As part of a global study covering 34 markets looking at citizen support for policies to help tackle climate change, British citizens are most likely to say they would support policies that apply incentivisation, discounting and other inducements rather than those which use taxation or reduced choice.
- The relative order of support for the various policies in Great Britain broadly reflects that of the global picture.
- The most popular policy of the nine tested was for government spending on subsidies to make environmentally friendly technologies cheaper (e.g., solar panels, electric vehicles), with almost two-thirds (65%) saying they would support this in Britain.
- Least popular policies were higher taxes on non-renewable energy sources such as gas and oil for heating and cooking to make them more expensive, supported by only 1 in 3 British citizens (29%) and higher taxes on red meat and dairy products that have a bigger carbon footprint (30%).
- When it comes to whose responsibility it is to educate the public on actions to combat climate change, British citizens clearly see that as the responsibility of government departments and ministers/elected officials (69%), ahead of scientists, local government, and media.
Support for specific policies to tackle climate change
- Almost two-thirds (65%) of citizens in Britain are willing to support government funding for new policies that will subsidies to make environmentally friendly technologies cheaper (e.g. solar panels, electric vehicles).
- Strong support was also given for changing product pricing to make environmentally friendly products cheaper and environmentally damaging products more expensive (58%) and Incentives for investing in green financial products and services (e.g., pensions) (57%).
- There is a notable drop-in support by British citizens for the other policies with Increasing taxes on more environmentally damaging travel (e.g., flights, diesel vehicles) only supported by 4 in 10 British citizens (42%)

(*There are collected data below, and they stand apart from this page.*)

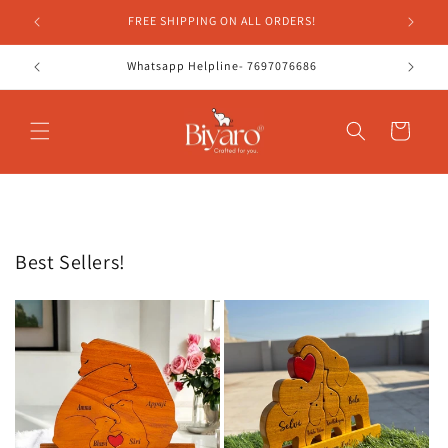
Skip to
FREE SHIPPING ON ALL ORDERS!
content
Whatsapp Helpline- 7697076686
Cart
Best Sellers!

- Lowest levels of support (29%) are seen for higher taxes on non-renewable energy sources such as gas and oil for heating and cooking to make them more expensive.
Whose responsibility is it to educate the public?

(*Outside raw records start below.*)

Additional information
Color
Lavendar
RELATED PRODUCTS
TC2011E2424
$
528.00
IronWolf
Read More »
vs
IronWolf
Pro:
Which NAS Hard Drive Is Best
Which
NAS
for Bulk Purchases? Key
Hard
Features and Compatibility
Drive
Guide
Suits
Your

Ipsos observed that lack of action by citizens to engage in and change their behaviours towards having a smaller carbon footprint is often driven more by a lack of understanding than it is by lack of will/intent (i.e., the believe-true gap). This indicates the need for better education of citizens.

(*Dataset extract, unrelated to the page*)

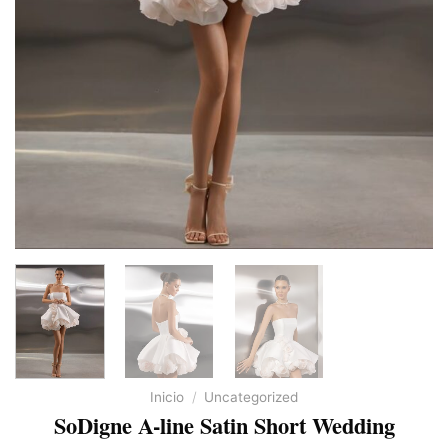
Inicio
/
Uncategorized
SoDigne A-line Satin Short Wedding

Almost 7 in 10 (69%) British citizens say in their opinion that it is the responsibility of government departments and ministers/elected officials to educate the public on the actions needed to combat climate change. This is one of the highest levels of agreement across the 34 markets where this survey was completed.
- More than a third of British citizens though that it was the responsibility of scientists (35%) and a third said local government (33%).
- A quarter (25%) said it was the responsibility of media.
- Less than 1 in 5 British citizens though it was the responsibility of other bodies (business and schools both 18%, environmental campaign/activist groups 12% and employers 10%).
We also see this in our Net Zero Living research, conducted with CAST as part of our climate engagement partnership. We see support for net zero policies among the British public drops when presented with personal lifestyle and cost implications. While combatting climate change is one reason why people may support net zero policies, other co-benefits around health, job creation or decreased costs are important motivators for support. This means policy makers need to understand and talk about these concerns, but also communicate about the benefits and co-benefits of net zero policies. Taking time to understand the public’s concerns and how these vary between different societal groups will be essential for developing net zero policies and communications.
About this study
These are the results of a 34-country survey conducted by Ipsos on its Global Advisor online platform. Ipsos interviewed an international sample of 22,528 adults aged 18-74 in the US, Canada, Republic of Ireland, Israel, Malaysia, South Africa, and Turkey, 20-74 in Thailand, 21-74 in Indonesia and Singapore and 16-74 in all other markets between 26th August and 9th September 2022.